Hillary Clinton faces
mounting health issues, which is a fact! Her neurological condition includes
Complex Partial Seizures and Subcortical Vascular Dementia! To address the
condition, Clinton's doctor is said to have also raised the dosage on her
“antidepressants and anxiety medication”!
Dementia can
significantly shorten a person's life. If Mrs. Clinton were a sitting
president, this diagnosis alone would be enough grounds for her resignation.

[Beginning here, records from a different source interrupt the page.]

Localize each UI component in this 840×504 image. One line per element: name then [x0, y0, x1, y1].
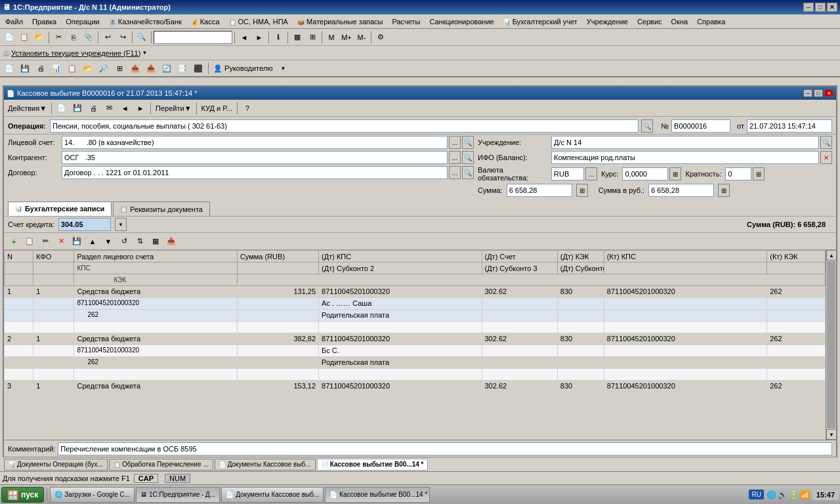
- t3-btn9[interactable]: 📤: [128, 61, 142, 75]
- summa-rub-calc-btn[interactable]: ⊞: [718, 184, 730, 197]
- tt-copy-btn[interactable]: 📋: [22, 234, 37, 249]
- op-search-btn[interactable]: 🔍: [641, 119, 653, 133]
- dt-help[interactable]: ?: [240, 101, 255, 116]
- uchrej-input[interactable]: [551, 136, 819, 149]
- tab-buh-records[interactable]: 📊 Бухгалтерские записи: [8, 201, 112, 216]
- dt-btn4[interactable]: ✉: [102, 101, 116, 116]
- t3-btn5[interactable]: 📋: [65, 61, 79, 75]
- tt-add-btn[interactable]: +: [7, 234, 21, 249]
- kontragent-open-btn[interactable]: 🔍: [462, 151, 474, 164]
- ifo-close-btn[interactable]: ✕: [820, 151, 832, 164]
- dt-btn2[interactable]: 💾: [70, 101, 85, 116]
- task-btn-2[interactable]: 🖥 1С:Предприятие - Д...: [136, 487, 220, 503]
- comment-input[interactable]: [58, 442, 832, 455]
- t3-btn8[interactable]: ⊞: [112, 61, 127, 75]
- task-btn-4[interactable]: 📄 Кассовое выбытие В00...14 *: [325, 487, 430, 503]
- task-btn-1[interactable]: 🌐 Загрузки - Google C...: [50, 487, 135, 503]
- dogovor-open-btn[interactable]: 🔍: [462, 166, 474, 179]
- paste-btn[interactable]: 📎: [81, 30, 96, 45]
- kurs-calc-btn[interactable]: ⊞: [669, 167, 681, 180]
- wtab-3[interactable]: 📄 Документы Кассовое выб...: [215, 459, 316, 471]
- t3-btn12[interactable]: 📑: [175, 61, 190, 75]
- period-dropdown[interactable]: [154, 31, 232, 44]
- scroll-up-btn[interactable]: ▲: [826, 250, 836, 261]
- tt-export-btn[interactable]: 📤: [164, 234, 178, 249]
- dt-btn5[interactable]: ◄: [117, 101, 132, 116]
- actions-btn[interactable]: Действия ▼: [6, 101, 49, 116]
- table-row[interactable]: [5, 369, 826, 381]
- table-btn[interactable]: ▦: [290, 30, 304, 45]
- tt-group-btn[interactable]: ▦: [148, 234, 163, 249]
- start-button[interactable]: 🪟 пуск: [1, 487, 44, 503]
- menu-okna[interactable]: Окна: [667, 16, 692, 27]
- tt-delete-btn[interactable]: ✕: [54, 234, 68, 249]
- table-row[interactable]: 2 1 Средства бюджета 382,82 871100452010…: [5, 333, 826, 345]
- table-row[interactable]: 87110045201000320 Бс С.: [5, 345, 826, 357]
- vertical-scrollbar[interactable]: ▲ ▼: [826, 250, 836, 440]
- menu-edit[interactable]: Правка: [28, 16, 60, 27]
- t3-btn3[interactable]: 🖨: [33, 61, 48, 75]
- new-btn[interactable]: 📄: [2, 30, 16, 45]
- licevoj-input[interactable]: [62, 136, 448, 149]
- fwd-btn[interactable]: ►: [252, 30, 266, 45]
- menu-treasury[interactable]: 🏦 Казначейство/Банк: [105, 16, 186, 27]
- licevoj-search-btn[interactable]: ...: [449, 136, 461, 149]
- t3-btn1[interactable]: 📄: [2, 61, 16, 75]
- summa-rub-input[interactable]: [648, 184, 714, 197]
- table-scroll-inner[interactable]: N КФО Раздел лицевого счета Сумма (RUB) …: [4, 250, 826, 440]
- kontragent-input[interactable]: [62, 151, 448, 164]
- find-btn[interactable]: 🔍: [135, 30, 149, 45]
- kurs-input[interactable]: [622, 167, 668, 180]
- copy2-btn[interactable]: ⎘: [66, 30, 81, 45]
- t3-btn6[interactable]: 📂: [81, 61, 95, 75]
- valyuta-search-btn[interactable]: ...: [585, 167, 597, 180]
- dt-btn3[interactable]: 🖨: [86, 101, 100, 116]
- doc-minimize[interactable]: ─: [803, 89, 812, 97]
- ruk-btn[interactable]: 👤 Руководителю: [211, 61, 274, 75]
- t3-btn11[interactable]: 🔄: [159, 61, 174, 75]
- tt-refresh-btn[interactable]: ↺: [117, 234, 131, 249]
- t3-btn4[interactable]: 📊: [49, 61, 64, 75]
- m-btn[interactable]: M: [324, 30, 339, 45]
- settings-btn[interactable]: ⚙: [373, 30, 388, 45]
- kud-btn[interactable]: КУД и Р...: [200, 101, 234, 116]
- summa-calc-btn[interactable]: ⊞: [576, 184, 588, 197]
- close-btn[interactable]: ✕: [827, 3, 837, 12]
- dogovor-input[interactable]: [62, 166, 448, 179]
- t3-btn7[interactable]: 🔎: [96, 61, 111, 75]
- t3-btn2[interactable]: 💾: [18, 61, 32, 75]
- doc-maximize[interactable]: □: [814, 89, 823, 97]
- table-row[interactable]: 3 1 Средства бюджета 153,12 871100452010…: [5, 381, 826, 392]
- summa-input[interactable]: [507, 184, 572, 197]
- menu-buh[interactable]: 📊 Бухгалтерский учет: [499, 16, 581, 27]
- back-btn[interactable]: ◄: [237, 30, 251, 45]
- scroll-thumb[interactable]: [827, 261, 835, 429]
- op-num-input[interactable]: [671, 119, 730, 133]
- menu-materials[interactable]: 📦 Материальные запасы: [293, 16, 387, 27]
- menu-kassa[interactable]: 💰 Касса: [187, 16, 224, 27]
- wtab-4[interactable]: 📄 Кассовое выбытие В00...14 *: [317, 459, 429, 471]
- grid-btn[interactable]: ⊞: [305, 30, 320, 45]
- menu-sankc[interactable]: Санкционирование: [425, 16, 497, 27]
- credit-dropdown-btn[interactable]: ▼: [115, 218, 127, 231]
- table-row[interactable]: 1 1 Средства бюджета 131,25 871100452010…: [5, 286, 826, 298]
- ruk-dd[interactable]: ▼: [276, 61, 290, 75]
- task-btn-3[interactable]: 📄 Документы Кассовое выб...: [221, 487, 324, 503]
- dogovor-search-btn[interactable]: ...: [449, 166, 461, 179]
- maximize-btn[interactable]: □: [815, 3, 826, 12]
- t3-btn10[interactable]: 📥: [144, 61, 158, 75]
- doc-close[interactable]: ✕: [824, 89, 833, 97]
- menu-operations[interactable]: Операции: [62, 16, 103, 27]
- open-btn[interactable]: 📂: [32, 30, 47, 45]
- mminus-btn[interactable]: M-: [354, 30, 369, 45]
- menu-servis[interactable]: Сервис: [633, 16, 666, 27]
- table-row[interactable]: [5, 322, 826, 333]
- info-btn[interactable]: ℹ: [271, 30, 285, 45]
- dt-btn6[interactable]: ►: [133, 101, 148, 116]
- menu-os[interactable]: 📋 ОС, НМА, НПА: [225, 16, 292, 27]
- scroll-down-btn[interactable]: ▼: [826, 429, 836, 440]
- undo-btn[interactable]: ↩: [100, 30, 115, 45]
- kontragent-search-btn[interactable]: ...: [449, 151, 461, 164]
- setup-dropdown-arrow[interactable]: ▼: [142, 50, 147, 56]
- valyuta-input[interactable]: [551, 167, 584, 180]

However, Clinton’s campaign is in full swing. Meanwhile, throughout the
campaign, cameras have caught glimpses of Hillary Clinton coughing, wheezing,
stumbling, and stuttering. One of her staff has been photographed carrying a
pen for emergency injections…
Hillary Clinton is
almost 69 years old. It is reasonable to expect a person of her age to have
some medical issues. However, Clinton is not retiring from work. Instead, she
is running for president, possibly the most stressful job in the world. And she
seems to be little concerned with the fact that the health of
Commander-in-Chief is national security issue.
Hillary Clinton is a renowned
megalomaniac, who still believes, like her husband, that she ought to leave a
“legacy”. Preposterous as she appears to be, Hillary Clinton is determined to
win. Meanwhile, increasingly smaller number of her dwindling supporters find
Mrs. Clinton trustworthy. Given her deteriorating health condition, Hillary
Clinton continues to push forward, deceiving the public about her health,
avoiding press conferences and most public events.
She knows that pretty
soon she will be evidently not fit to stay in her job any longer. Any deception
would be impossible. She knows she would not be able to last longer than one
term, if elected president. Her illness progresses too quickly. Yet, she keeps
her maniacal struggle. Hillary Clinton is asking for the toughest job on the
planet just to stake her ground in history. She does not seem to care that,
should she become president, Mrs. Clinton would not be able to execute her
duties properly. Pretty much like when she was Secretary of State back in 2012,
when she had her first stroke.
She is known to have had
little integrity long before Benghazi. But even then, she had no stamina or
medical condition to do her job the way she would have liked to. So what? Now,
her physical and mental capacity are diminishing by the day. If she becomes
president, her short and probably painful tenure certainly will not last long.
Maybe two months, maybe two years. Perhaps it even becomes a series of events
similar to Benghazi or some other terrible things follow. Hillary Clinton seems
to be obsessed with her endeavor to win the race. If she wins, the fact is
Hillary Rodham Clinton is the First Female President of the United States of
America forever! There will be no other in the future! As to the details, what
difference – at this point – does it make?